Beyond Earnings is targeted at investors, financial professionals, and students who want to improve their ability to analyze financial statements, forecast cash flows, and ultimately value a company. The authors demonstrate that reported earnings are easily gamed by accounting shenanigans and reveal how commonly used profitability measures such as return on equity can be misleading.
Because earnings and P/E ratios are too unreliable for valuation, this book takes you beyond earnings and shows you how to apply the HOLT CFROI and Economic Profit framework in a step-by-step manner. A better measure of profitability results in improved capital allocation decisions and fundamental valuations.
This ground-breaking book offers the first practical in-depth discussion of how profitability and growth fade, and shows how to put this information to work right away. The authors introduce their trailblazing Fundamental Pricing Model which includes fade as an adjustable value driver and can be used to value the impact of business model disruption.
As the authors explain, the key to superior stock picking is understanding the expectations embedded in a stock's price and having a clear view of whether the company can beat those expectations. The HOLT framework has been rigorously field tested for over 40 years by global investment professionals to help them make better stock picks and by corporate managers to understand the expectations embedded in their stock price.

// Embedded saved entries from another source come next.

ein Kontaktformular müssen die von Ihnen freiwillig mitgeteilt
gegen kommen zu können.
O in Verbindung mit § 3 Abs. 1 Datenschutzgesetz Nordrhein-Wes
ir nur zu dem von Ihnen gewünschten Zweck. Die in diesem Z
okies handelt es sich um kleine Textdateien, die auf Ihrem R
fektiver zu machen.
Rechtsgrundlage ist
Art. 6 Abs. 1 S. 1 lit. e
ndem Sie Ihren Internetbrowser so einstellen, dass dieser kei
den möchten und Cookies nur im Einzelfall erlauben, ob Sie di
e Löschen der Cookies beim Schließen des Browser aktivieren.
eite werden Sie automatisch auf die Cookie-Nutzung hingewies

Beyond Earnings is an indispensable guide for investors who want to improve their odds of outperforming the competition.
I have been an avid HOLTTM-user since 2000 when I was first introduced to the company during a valuation seminar. So this review comes with the appropriate disclaimer of a happy customer. To me, HOLT has been like the sensible, objective and accomplished value investor that acts as a speaking partner and also brings consistency to an investment process. The HOLT application is about comparability between regions, sectors and companies over time, making it useful both for valuation work and screening but also as a preparation tool for company meetings as it boils down the capital allocation prowess (or the opposite...) of a company over time.

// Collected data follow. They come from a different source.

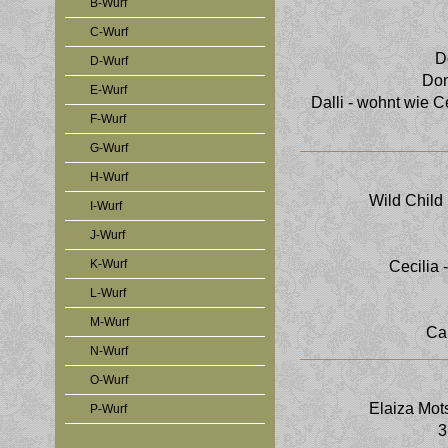
B-Wurf
C-Wurf
D
D-Wurf
Don
E-Wurf
Dalli - wohnt wie C
F-Wurf
G-Wurf
H-Wurf
Wild Child
I-Wurf
J-Wurf
K-Wurf
Cecilia 
L-Wurf
M-Wurf
Car
N-Wurf
O-Wurf
Elaiza Mo
P-Wurf
3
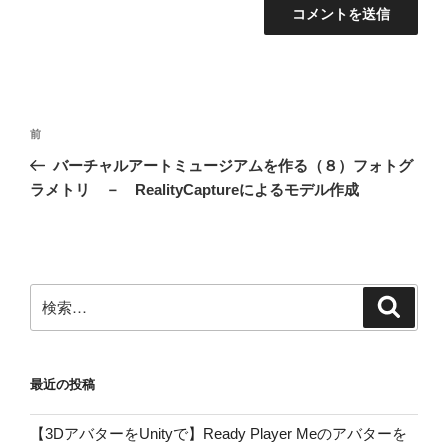
投
前
前
稿
の
バーチャルアートミュージアムを作る（８）フォトグ
ナ
投
ラメトリ － RealityCaptureによるモデル作成
ビ
稿
ゲ
ー
シ
検
検
ョ
索
索:
ン
最近の投稿
【3DアバターをUnityで】Ready Player Meのアバターを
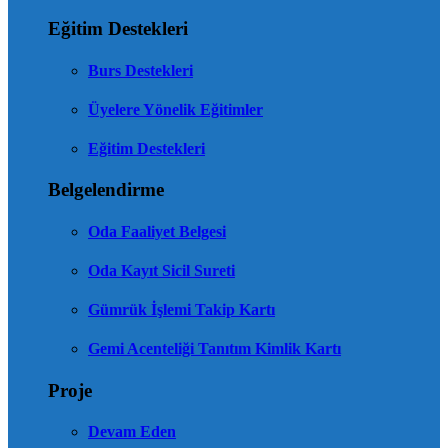
Eğitim Destekleri
Burs Destekleri
Üyelere Yönelik Eğitimler
Eğitim Destekleri
Belgelendirme
Oda Faaliyet Belgesi
Oda Kayıt Sicil Sureti
Gümrük İşlemi Takip Kartı
Gemi Acenteliği Tanıtım Kimlik Kartı
Proje
Devam Eden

The authors, David Holland and Tom Larsen both have extensive experience within HOLT. Mr Holland remains a managing director of Credit Suisse – which bought HOLT in 2002 – whereas Mr Larsen has since moved on. Originally this book was part of a larger effort by Jan Viebig et al, whose Equity Valuation: Models From Leading Investment Banks was published in 2008. And the authors do accomplish the difficult task of guiding the reader through what HOLT is, the differences between the HOLT-profitability metric CFROI and its subsequent cousin EVATM (Stern Stewart, 1991) and last but not least – a step-by-step example of the methodology by using Vodafone as a “guinea-pig”. As a staunch believer of the theory that a company’s decision to fund revenue-gathering via its own balance-sheet (i.e. Tesco owning its stores) or on somebody else’s (i.e. H&M leasing its stores) should not in any way impact a company ́s true cash flow returns, I find the part about correcting accounting measures into a true gross investment base especially rewarding and providing immense value to users. Behind the convenient summary- charts of real cash flow based returns lies a painstaking effort not performed by other market participants. The answer to the question “Why does HOLT perform so many adjustments to numbers” should actually be turned on its head. The first questions to companies ought to be “why do you adjust your numbers so much”?
What is perhaps easily forgotten is that HOLT has been in use for over 40 years, first launched by Bob Hendricks and Bart Madden. The vision then – which remains valid to this day – was to provide users with reality instead of abused accounting metrics, while at the same time giving the added benefit to use this for forward valuation purposes. Looking at a massaged non-GAAP earnings number gives you both a distorted view of a company’s performance and a next-to useless foundation for valuation work. So from the very start, HOLT was developed through a practical, evidence-based lens. Not the other way around, more commonly used in finance, having theory pulls the carriage. To drill it down to its core: it was designed to arrive at a cash-flow number that mirrored reality, before companies even produced a cash flow statement and Warren Buffett spoke of “owner earnings”.
Today “cash flow generation” has become quite the vogue, but “even as people talk about cash flow...they only give it lip service. Our industry is obsessed with earnings and that’s fine...because people aren’t paying attention to measures that gives us an informational advantage”. This honestly is a fortunate thing, in that HOLT shares the same fate as index funds: it wouldn’t work as well as it does if everybody used it. Because that’s the irrefutable fact; following HOLT’s valuation model actually helps you in the performance derby, confirmed in numerous studies (see this month’s Enhancing the Investment Process paper by Axioma for example).
The book only runs to a total of 83 pages, but it is a dense, detail-packed 83 pages indeed. Given the plentiful figures, tables and footnotes, Beyond Earnings is not your Sunday-afternoon easy-read. A suggestion would be to spend a few days reading it, then returning frequently and as needed to the book for reference. My scribbles and dog-eared pages tell such a story. But prepare to be involved!